Il faut saluer la tenue de la première session des Examens cliniques objectifs et structurés (Ecos) qui se sont déroulés sur deux journées, fin mai, dans l’ensemble des facultés de médecine de France.
C’est une première et une gageure.
Première car, de façon inédite – et au-delà de l’intention maintes fois répétée au cours des dernières décennies sans jamais être véritablement appliquée –, le comportement pratique et clinique des étudiants en médecine a fait l’objet d’une évaluation décisive pour la suite de leur cursus de formation. En corollaire, on peut espérer un recul du bachotage des QCM et assimilés, devenu prépondérant depuis quelques années.
Et une gageure en raison de la prouesse logistique que constitue l’organisation simultanée (à la minute près), dans une trentaine de sites universitaires distincts sur l’ensemble du territoire métropolitain, d’épreuves cliniques qui impliquent, pour chaque étudiant (et pour un effectif total de près de 9 000 étudiants !), d’accomplir un parcours où elle ou il est invité(e) à résoudre différentes situations pratiques, dans un temps bref et limité ; le tout dans des conditions rigoureuses de confidentialité. Prouesse « logistique » également quand on évoque la mobilisation de milliers de personnels administratifs et hospitalo-universitaires des facultés, afin d’assurer le bon déroulement des Ecos ; avec une mention particulière pour les « binômes » d’enseignants (un enseignant local et un second extérieur à la faculté) qui se sont succédé pendant une longue journée pour assurer une double correction/notation, sur grille critériée, de chaque étudiant pour chacune des situations cliniques du parcours. Bref, une réussite alors que des doutes pouvaient prévaloir.1
Au-delà, il faut maintenant s’interroger sur le devenir de ces Ecos. D’abord du point de vue pédagogique. Les Ecos sont en réalité une « francisation », via un passage par le Québec et l’Amérique du Nord, d’une méthode d’évaluation des étudiants mise au point voilà près de cinquante ans par un fameux pédagogue de l’université écossaise de Dundee, le professeur désormais émérite Ronald M. Harden. Harden souhaitait que le comportement clinique des étudiants soit réellement pris en compte dans le cursus. À cette fin, il avait mis au point les OSCE* (objective structured clinical examination, à prononcer OSKEEE avec l’accent écossais). Il importe maintenant d’analyser ces Ecos réalisés en France en 2024 – notamment leur pouvoir discriminant – et de déterminer pour l’avenir les compétences cliniques à développer et évaluer prioritairement chez les futurs médecins. On sait bien qu’en raison de la « loi de l’apprentissage » énoncée par le psychologue Edward Thorndike, voilà près d’un siècle, ce qui détermine la façon d’apprendre des étudiants, c’est la forme que prend l’évaluation.
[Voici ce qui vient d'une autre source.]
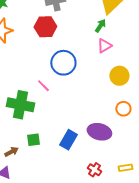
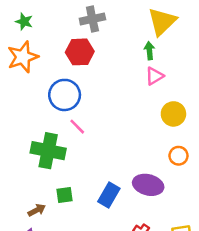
green arrow: (100, 26) -> (149, 51), turned -40
blue circle: (63, 63) -> (65, 95), moved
Toujours du point de vue pédagogique, il faut surtout se demander si les Ecos doivent persister comme épreuve « classante » dans la procédure d’accès à l’internat et de choix de spécialité, ou bien s’il faut les maintenir uniquement comme épreuve « validante » dont la réussite serait nécessaire pour accéder au troisième cycle ; en effet, l’intervention humaine dans la réalisation des Ecos (autant dans la conception des diverses situations cliniques que dans leur correction/notation par les binômes d’enseignants) est de nature à se traduire par des « défauts d’objectivité » et, en conséquence, à susciter des contestations.
Dans cette dernière éventualité, d’autres modalités d’organisation devraient être envisagées pour soulager le poids du lot d’incertitudes et d’angoisses qu’ont dû supporter autant les étudiants que les enseignants au cours de cette dernière semaine de mai 2024 et, plus largement, tout au long des deux ou trois dernières années de mise en œuvre de la réforme. Au-delà, il faut souhaiter que la publication imminente du classement final ne provoque pas des contestations d’où pourraient prospérer les contentieux.